## [Task brief]
Leave out the pictures and copy everything else in the entries exactly.

*** Data shown Section Begins ***

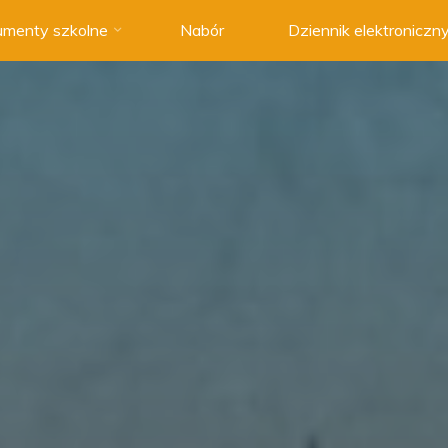
menty szkolne
Nabór
Dziennik elektroniczn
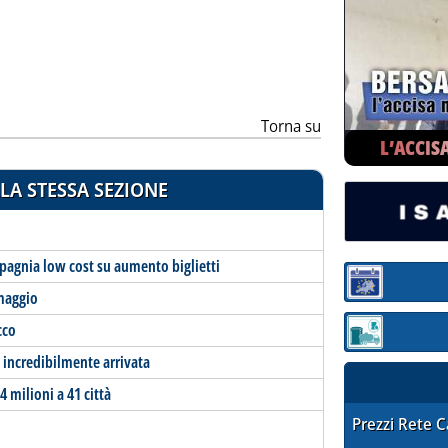
ia
Torna su
L’ACCIS
LA STESSA SEZIONE
pagnia low cost su aumento biglietti
Sezione:
maggio
cco
Sezione: quotaz
è incredibilmente arrivata
 milioni a 41 città
STAFFETTA PRE
Prezzi Rete 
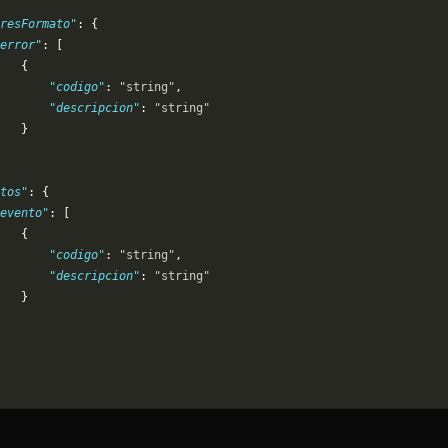
resFormato"
: {
error"
: [
   {
       "codigo"
: 
"string"
,
       "descripcion"
: 
"string"
   }
tos"
: {
evento"
: [
   {
       "codigo"
: 
"string"
,
       "descripcion"
: 
"string"
   }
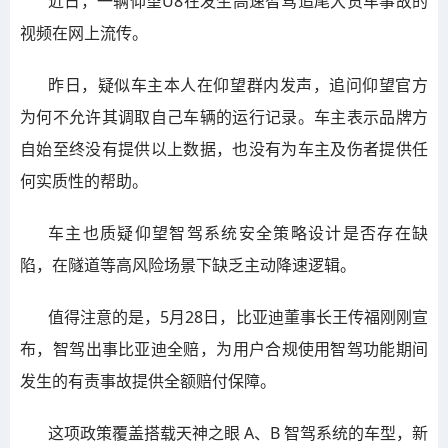
近日，一辆仰望U8在发生高速智驾追尾大货车事故的
视频在网上流传。
昨日，疑似车主本人在仰望群内发声，追问仰望官方
为何不允许其调取自己车辆的运行记录。车主表示品牌方
自始至终没有提供以上数据，也没有为车主及伤者提供任
何实质性的帮助。
车主也质疑仰望智驾系统安全策略设计是否存在缺
陷，在隧道等高风险场景下缺乏主动降速逻辑。
值得注意的是，5月28日，比亚迪董事长王传福刚刚宣
布，‌智驾出事比亚迪全赔‌，为用户合规使用智驾功能期间
发生的有责事故提供全额赔付保障。
这项政策覆盖搭载天神之眼 A、B 智驾系统的车型，新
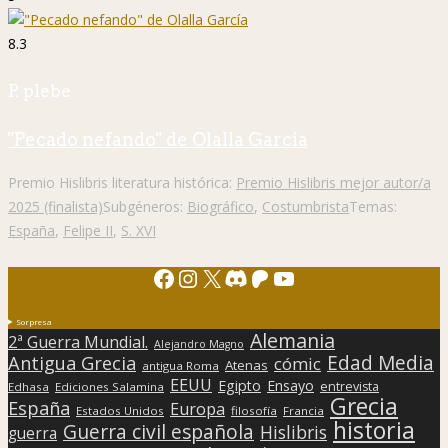
8.3
P. plebe
"Pecado nefando" de Olalla García
Premio Hislibris literatura histórica:
Premio Hislibris mejor autor/a
2025 (finalista)
Subgéneros:
Biográfico
,
Costumbrista
Temas:
España
,
Felipe II
,
S. XVI
Facebook
Instagram
X
Discord
Patreon
YouTube
Sorpresa
Alemania
2ª Guerra Mundial.
Alejandro Magno
Edad Media
Antigua Grecia
cómic
Atenas
antigua Roma
EEUU
Egipto
Ensayo
entrevista
Edhasa
Ediciones Salamina
Grecia
España
Europa
Estados Unidos
filosofía
Francia
historia
Guerra civil española
Hislibris
guerra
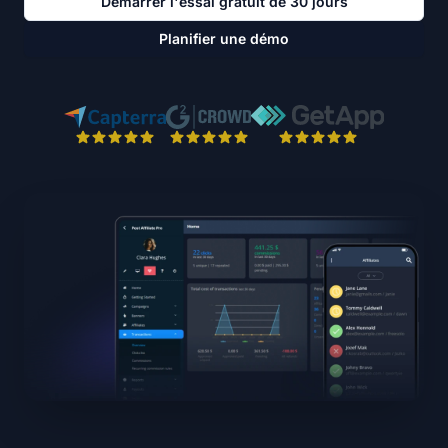
Démarrer l'essai gratuit de 30 jours
Planifier une démo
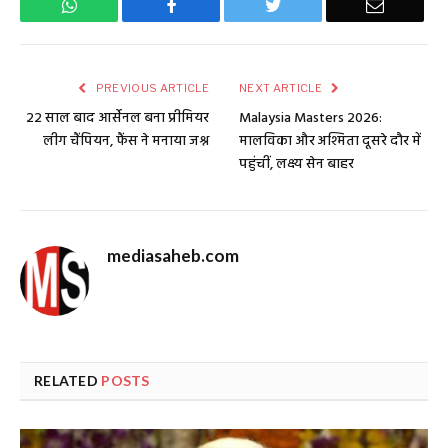
WhatsApp
Facebook
Twitter
Email
PREVIOUS ARTICLE
NEXT ARTICLE
22 साल बाद आर्सेनल बना प्रीमियर
Malaysia Masters 2026:
लीग चैंपियन, फैंस ने मनाया जश्न
मालविका और अश्मिता दूसरे दौर में
पहुंचीं, लक्ष्य सेन बाहर
mediasaheb.com
RELATED
POSTS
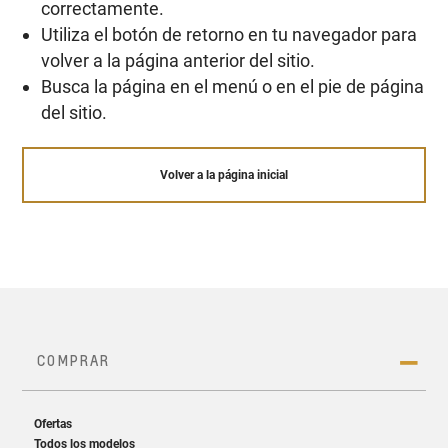
correctamente.
Utiliza el botón de retorno en tu navegador para
volver a la página anterior del sitio.
Busca la página en el menú o en el pie de página
del sitio.
Volver a la página inicial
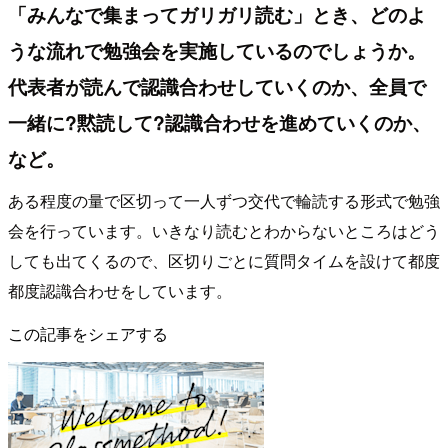
「みんなで集まってガリガリ読む」とき、どのよ
うな流れで勉強会を実施しているのでしょうか。
代表者が読んで認識合わせしていくのか、全員で
一緒に?黙読して?認識合わせを進めていくのか、
など。
ある程度の量で区切って一人ずつ交代で輪読する形式で勉強
会を行っています。いきなり読むとわからないところはどう
しても出てくるので、区切りごとに質問タイムを設けて都度
都度認識合わせをしています。
この記事をシェアする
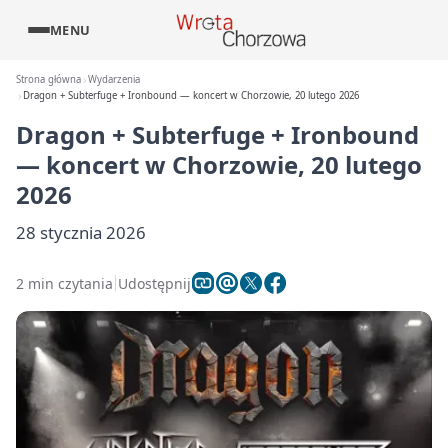
MENU
Strona główna
Wydarzenia
Dragon + Subterfuge + Ironbound — koncert w Chorzowie, 20 lutego 2026
Dragon + Subterfuge + Ironbound
— koncert w Chorzowie, 20 lutego
2026
28 stycznia 2026
2 min czytania
Udostępnij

*** Data shown Section Ends ***

## [Result for this task]
menty szkolne
Nabór
Dziennik elektroniczn
ia
Torna su
L’ACCIS
LA STESSA SEZIONE
pagnia low cost su aumento biglietti
Sezione:
maggio
cco
Sezione: quotaz
è incredibilmente arrivata
 milioni a 41 città
STAFFETTA PRE
Prezzi Rete 
resFormato"
: {
error"
: [
   {
       "codigo"
: 
"string"
,
       "descripcion"
: 
"string"
   }
tos"
: {
evento"
: [
   {
       "codigo"
: 
"string"
,
       "descripcion"
: 
"string"
   }
近日，一辆仰望U8在发生高速智驾追尾大货车事故的
视频在网上流传。
昨日，疑似车主本人在仰望群内发声，追问仰望官方
为何不允许其调取自己车辆的运行记录。车主表示品牌方
自始至终没有提供以上数据，也没有为车主及伤者提供任
何实质性的帮助。
车主也质疑仰望智驾系统安全策略设计是否存在缺
陷，在隧道等高风险场景下缺乏主动降速逻辑。
值得注意的是，5月28日，比亚迪董事长王传福刚刚宣
布，‌智驾出事比亚迪全赔‌，为用户合规使用智驾功能期间
发生的有责事故提供全额赔付保障。
这项政策覆盖搭载天神之眼 A、B 智驾系统的车型，新
8.3
P. plebe
"Pecado nefando" de Olalla García
Premio Hislibris literatura histórica:
Premio Hislibris mejor autor/a
2025 (finalista)
Subgéneros:
Biográfico
,
Costumbrista
Temas:
España
,
Felipe II
,
S. XVI
Facebook
Instagram
X
Discord
Patreon
YouTube
Sorpresa
Alemania
2ª Guerra Mundial.
Alejandro Magno
Edad Media
Antigua Grecia
cómic
Atenas
antigua Roma
EEUU
Egipto
Ensayo
entrevista
Edhasa
Ediciones Salamina
Grecia
España
Europa
Estados Unidos
filosofía
Francia
historia
Guerra civil española
Hislibris
guerra
Démarrer l'essai gratuit de 30 jours
Planifier une démo
WhatsApp
Facebook
Twitter
Email
PREVIOUS ARTICLE
NEXT ARTICLE
22 साल बाद आर्सेनल बना प्रीमियर
Malaysia Masters 2026:
लीग चैंपियन, फैंस ने मनाया जश्न
मालविका और अश्मिता दूसरे दौर में
पहुंचीं, लक्ष्य सेन बाहर
mediasaheb.com
RELATED
POSTS
correctamente.
Utiliza el botón de retorno en tu navegador para
volver a la página anterior del sitio.
Busca la página en el menú o en el pie de página
del sitio.
Volver a la página inicial
「みんなで集まってガリガリ読む」とき、どのよ
うな流れで勉強会を実施しているのでしょうか。
代表者が読んで認識合わせしていくのか、全員で
一緒に?黙読して?認識合わせを進めていくのか、
など。
ある程度の量で区切って一人ずつ交代で輪読する形式で勉強
会を行っています。いきなり読むとわからないところはどう
しても出てくるので、区切りごとに質問タイムを設けて都度
都度認識合わせをしています。
この記事をシェアする
MENU
Strona główna
Wydarzenia
Dragon + Subterfuge + Ironbound — koncert w Chorzowie, 20 lutego 2026
Dragon + Subterfuge + Ironbound
— koncert w Chorzowie, 20 lutego
2026
28 stycznia 2026
2 min czytania
Udostępnij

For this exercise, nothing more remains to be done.